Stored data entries
● ● ● ● ●

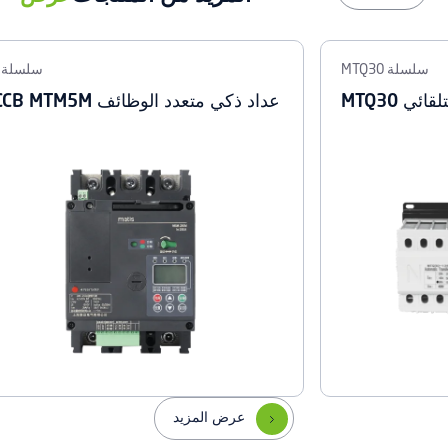
سلسلة MTQ30
سلسلة MT
ئي MTQ30
عداد ذكي متعدد الوظائف MCCB MTM5M
عرض المزيد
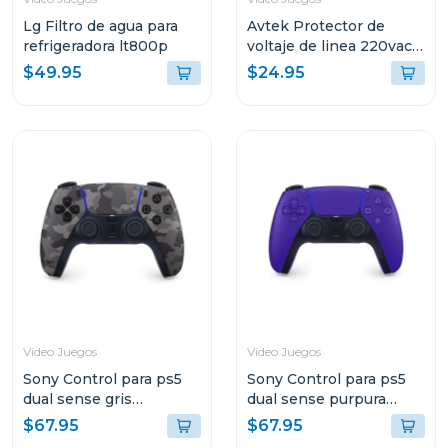
Lg Filtro de agua para
Avtek Protector de
refrigeradora lt800p
voltaje de linea 220vac
cortacorriente pabb-
$49.95
$24.95
b230
Video Juegos
Video Juegos
Sony Control para ps5
Sony Control para ps5
dual sense gris
dual sense purpura
camuflaje
galactico
$67.95
$67.95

● ● ● ● ●

Problem requirements: Drop the pictures; repeat each entry above exactly.

Completed exercise:
سلسلة MTQ30
سلسلة MT
ئي MTQ30
عداد ذكي متعدد الوظائف MCCB MTM5M
عرض المزيد
Lg Filtro de agua para
Avtek Protector de
refrigeradora lt800p
voltaje de linea 220vac
cortacorriente pabb-
$49.95
$24.95
b230
Video Juegos
Video Juegos
Sony Control para ps5
Sony Control para ps5
dual sense gris
dual sense purpura
camuflaje
galactico
$67.95
$67.95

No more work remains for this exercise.